A Passover Transformation
April 8, 2009

Roasted Quail Eggs for the Seder
Several years ago during the beginnings of the spring season I was feeling lost, off kilter. My personal balance tilted more to the baser side than grounded, the usually relative quiet of my mind loud with whiney voices. Invited to three Passovers, I was truly ambivalent about the holiday. I have been to many Passover dinners, heard the story of the enslaved Jewish people, the refusal of the Pharaoh to grant them freedom. I always wondered at the intensity of the plagues, questioned what kind of God would incur such suffering on anyone. This year my feelings were amplified. I’m suffering here. So where’s God? This so called Source of All Things?
Then I learned about motzirah, what is described in the Torah as the “finding of nasty things”–Judaism’s version of doing personal inner work, searching for those aspects of one’s self that restrict, confine and imprison us as surely as any Pharaoh.
Suddenly I saw how some recent events had conspired to bring me to this place of rawness in order to recognize my own plagues, my own enslavement.
A life cycle change of letting go of mothering, and the stress of sorting out a complicated insurance claim fused together inside my psyche, setting off the fuses of old resentments and grudges that I thought had long ago been worked on and set free. But no. Inside my mind was a constant fireworks display of bad thoughts, dark dramas and worse case scenarios. I couldn’t shut it off.
Until the next morning. While sitting at my desk a sense of calm came over me, not unlike being becalmed out at sea when the wind disappears and the sails fall limply around the mast. The bothersome thoughts fell away and a clear voice spoke inside my head. “It will all turn out fine. All of this is happening now so that you can finally let go of these old resentments.”
The intense anxiety eased. Relief was palpable and I knew it was true. But the complications still remained in the insurance paperwork sitting on my desk. So faith had to take over. That evening our Rabbi spoke about motzirah. There is some comfort knowing that your personal dark nights of the soul have centuries of wise acknowledge-ment behind them. That wisdom got me through another night. Friday morning, after a phone call to an insurance angel, the paperwork mystery was solved for the moment (it later was completely settled in our favor).
At the first Passover dinner we came to the part in the Haggádah about the Pharaoh and the plagues. From a place of deep knowing I understood the infinitely layered metaphorical link of the Passover story. With the Jewish people suddenly freed, what remained was the ancient reality of a fearful and angry Pharaoh, of real hunger, thirst and sickness after swarms of pests and pestilence, the grief and loss at the dying of first-born sons. The Egyptians’ world had suddenly become restricted and confined in the same way their Jewish neighbors had been for years.

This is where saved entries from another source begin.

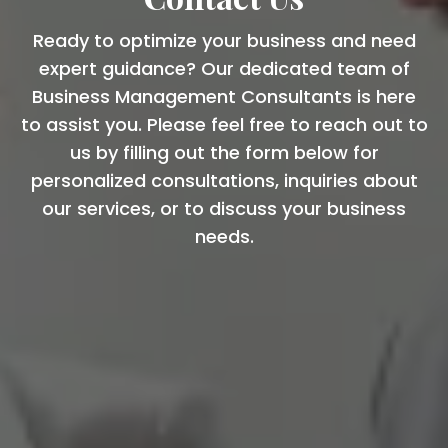
Ready to optimize your business and need
expert guidance? Our dedicated team of
Business Management Consultants is here
to assist you. Please feel free to reach out to
us by filling out the form below for
personalized consultations, inquiries about
our services, or to discuss your business
needs.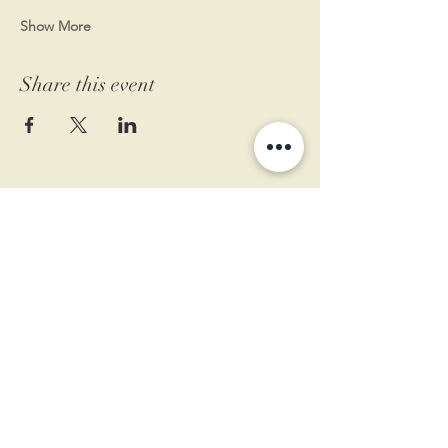
Show More
Share this event
11 West Market St.
1st Floor
Leesburg, VA 20175
Sign up for our newsletter
Contact us
Become a member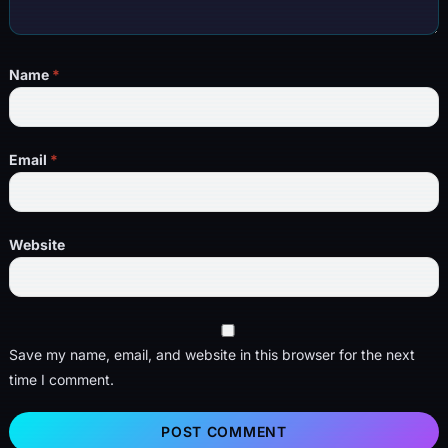
Name
*
Email
*
Website
Save my name, email, and website in this browser for the next
time I comment.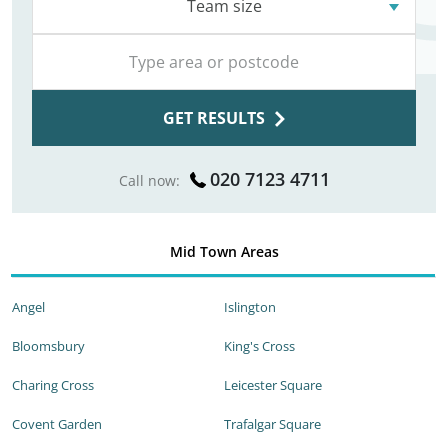
Team size
GET RESULTS
020 7123 4711
Call now:
Mid Town Areas
Angel
Islington
Bloomsbury
King's Cross
Charing Cross
Leicester Square
Covent Garden
Trafalgar Square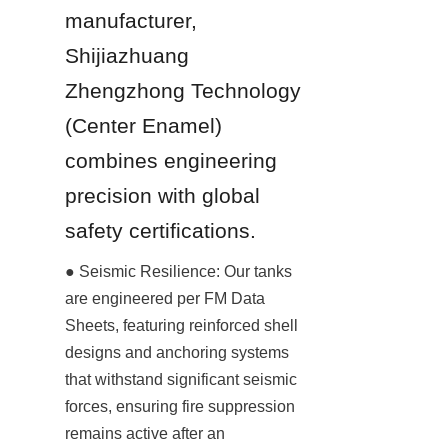
manufacturer, 
Shijiazhuang 
Zhengzhong Technology 
(Center Enamel) 
combines engineering 
precision with global 
safety certifications.
● Seismic Resilience: Our tanks 
are engineered per FM Data 
Sheets, featuring reinforced shell 
designs and anchoring systems 
that withstand significant seismic 
forces, ensuring fire suppression 
remains active after an 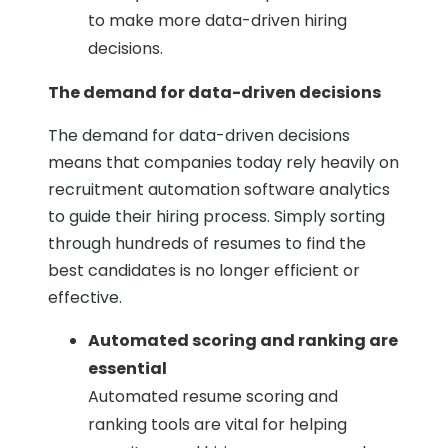
to make more data-driven hiring
decisions.
The demand for data-driven decisions
The demand for data-driven decisions
means that companies today rely heavily on
recruitment automation software analytics
to guide their hiring process. Simply sorting
through hundreds of resumes to find the
best candidates is no longer efficient or
effective.
Automated scoring and ranking are
essential
Automated resume scoring and
ranking tools are vital for helping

And in the same way we ourselves restrict, confine and imprison ourselves by our own thoughts, which are mirrored around us in our actions and spill over onto our loved ones. These personal plagues can be resentment, old anger, unresolved grief, or personal challenges such as acquiring discipline or getting rid of old habits like laziness, “Oh, I think I’ll go to the gym tomorrow.” I mention these only because they are the attributes of my own personal Pharaoh. You have your own plagues, your own Pharaoh.
My ambivalence is gone. I’ve learned God/Source of All Things is in the dark places as well as the light. I’m off to a Passover Seder; I’m eating my way to freedom.